LAWS(APH)-1985-3-20

ZDZIZLAW SKAKUZ Vs. COMMISSIONER OF INCOME TAX

Decided On March 19, 1985
ZDZIZLAW SKAKUZ Appellant
V/S
COMMISSIONER OF INCOME-TAX Respondents

JUDGEMENT

(1.) ONE Zdzizlaw Skakuz, a Polish national was assessed in the status of an Indian resident for the assessment years 1970-71, 1971-72, 1972 73 and 1973-74. The assessee was an employee of a Polish firm called Z.P.M. & H.Cegielski, Poznan (Poland). Under two contract of agreements dated December 17, 1965, and November 20, 1970, entered into by the Hindustan Shipyard Ltd., Visakhapatnam, with the above mentioned Polish firm, the assessee was deputed to India to supervise the work of installation and erection of machinery in the new ships of M/s. Hindustan Shipyard Ltd. Visakhapatnam. Under the terms of those contracts, the Hindustan Shipyard took the responsibility to pay income-tax which was due and payable by the assessee on the total income which he had earned during the period of his stay in India during the above-mentioned assessment years.

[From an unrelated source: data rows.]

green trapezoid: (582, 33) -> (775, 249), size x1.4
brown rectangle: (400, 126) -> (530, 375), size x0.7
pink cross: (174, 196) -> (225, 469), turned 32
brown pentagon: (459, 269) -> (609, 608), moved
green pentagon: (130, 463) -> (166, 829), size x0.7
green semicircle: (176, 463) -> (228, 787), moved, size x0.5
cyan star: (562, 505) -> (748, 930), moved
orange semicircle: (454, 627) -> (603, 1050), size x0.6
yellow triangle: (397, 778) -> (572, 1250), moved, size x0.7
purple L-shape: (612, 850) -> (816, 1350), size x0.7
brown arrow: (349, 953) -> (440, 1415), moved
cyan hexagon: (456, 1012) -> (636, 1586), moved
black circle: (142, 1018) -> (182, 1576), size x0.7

Clause 17 of the agreement dated November 20, 1970, provides as under - "should the income-tax authorities levy any income-tax on such personnel stationed in India, such income-tax will be paid by the Hindustan Shipyard. The Hindustan Shipyard undertakes to take up and follow up themselves necessary formalities. But the technical personnel stationed in India will file necessary returns and supply necessary information, if required by the income-tax authorities". Clause 6 of the agreement dated December 17, 1965, is similarly worded as clause 17Of the agreement dated November 20, 1970.

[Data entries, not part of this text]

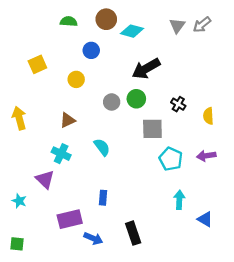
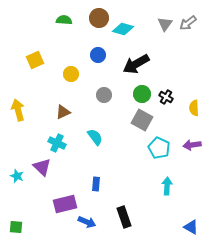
blue circle: (91, 50) -> (98, 55), moved
green circle: (136, 99) -> (142, 94), moved
gray square: (152, 129) -> (142, 120), turned 30
cyan star: (19, 201) -> (17, 176), moved
blue triangle: (205, 219) -> (191, 227), moved

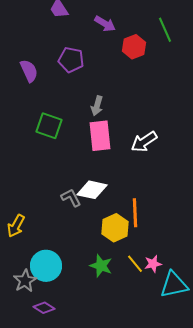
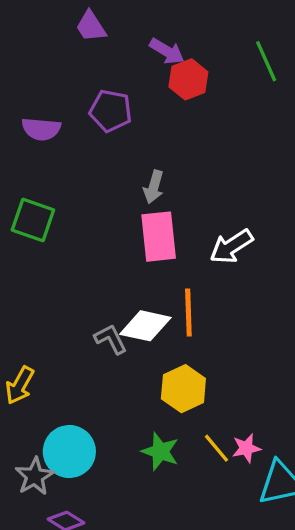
red hexagon: (134, 47) -> (188, 79), moved
purple semicircle: (29, 71) -> (41, 129), turned 120
green square: (49, 126) -> (33, 220), moved
orange line: (135, 213) -> (188, 313), moved

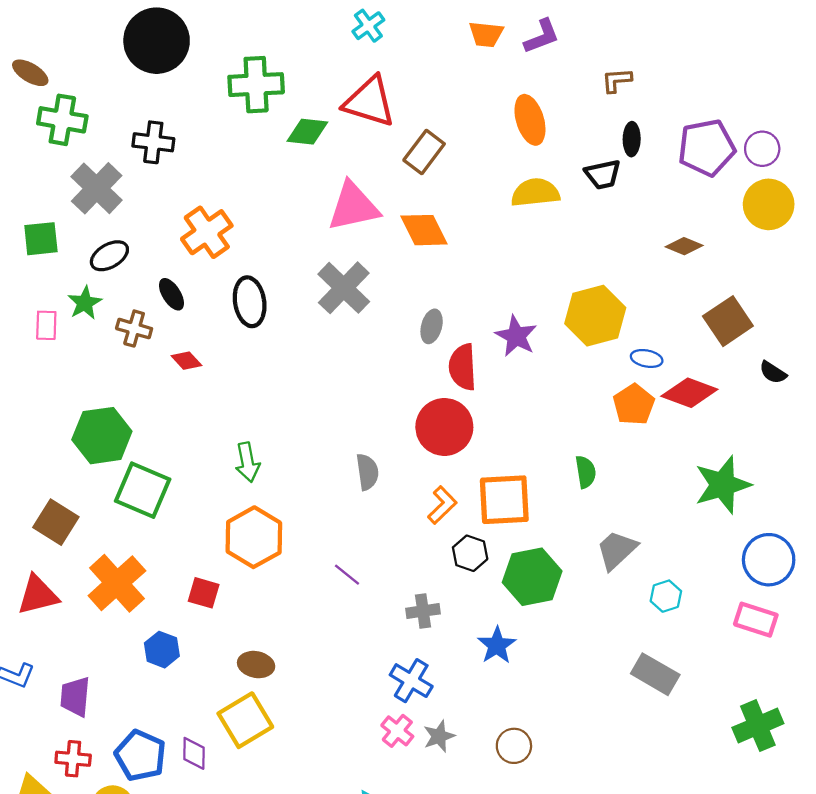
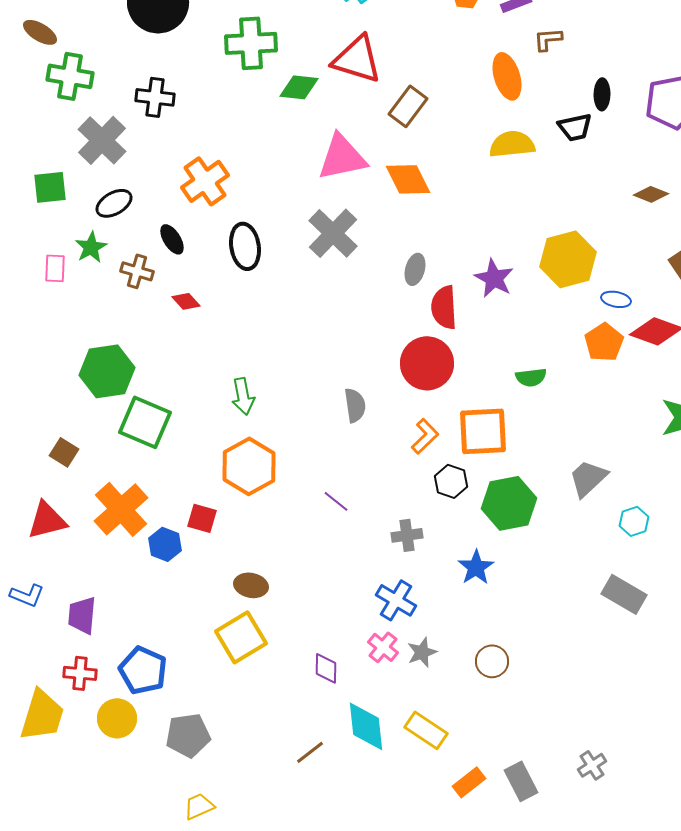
brown L-shape: (617, 80) -> (548, 39), moved
green semicircle: (586, 472) -> (531, 377), moved, turned 92
brown square: (56, 522) -> (64, 452), size x0.7
blue hexagon: (162, 650) -> (165, 544), moved
purple diamond: (194, 753) -> (326, 668), moved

(2.) NOW, the assessee had received his salary from his Polish employer and his allowances were also paid by the Polish firm. The Income-tax Officer assessed the assessee for the assessment year 1970-71 on April 20, 1973, and for the assessment years 1971-72, 1972-73 and 1973-74 on April 19, 1973. In doing so, he treated the taxes which have been borne by the Hindustan Shipyard Limited, Visakhapatnam, under the aforementioned contracts with the Polish firm as the income of the assessee from other sources falling under section 56 of the Income-tax Act. But, subsequently, the Income-tax Officer felt that charging only the first stage of tax as tax perquisites under the head "Other sources", was incorrect and it should be grossed up. Accordingly, the officer amended the original assessment orders in the purported exercise of his jurisdiction under section 154 of the Income-tax Act, 1961 and brought to tax the perquisites after grossing them up.

(3.) THE contention before the Tribunal on behalf of the assessee was that the Appellate Assistant Commissioner committed an error in treating the taxes paid by the Hindustan Shipyard as tax perquisites chargeable to tax and it was also contended that the entire amount of allowances paid to the assessee by the foreign company during his sojourn in India ought to have been allowed exemption under section 10(14) of the Income-tax Act. THE Income-tax Appellate Tribunal held that the Polish firm was the employer of the assessee and that the assessee was not an employee of the Hindustan Shipyard Limited. Having held so, the Tribunal ruled that the tax perquisites received by the assessee from the Hindustan Shipyard Limited could be assessed as "Income from other sources". THE Tribunal also held that the outstation allowance and the hotel charges received by the assessee in India from the Polish firm were not exempted from being brought to tax under section 10(14) of the Income-tax Act. THE Tribunal also negatived the claim of the assessee under section 16(v) of the Income-tax Act. It held that "there is no evidence on the point whether the outstation allowances paid to the assessee by the foreign company are much less than what the assessee spends by reason of his posting in India. In order to merit exemption under section 16(v) of the Act, it must be established that the assessee is required by the conditions of his service to incur expenses out of his salary also. THE tests laid down in section 16(v) of the Act are not satisfied in the instant case. THE invocation of the applicability of section 16(v) is, in our opinion, not appropriate."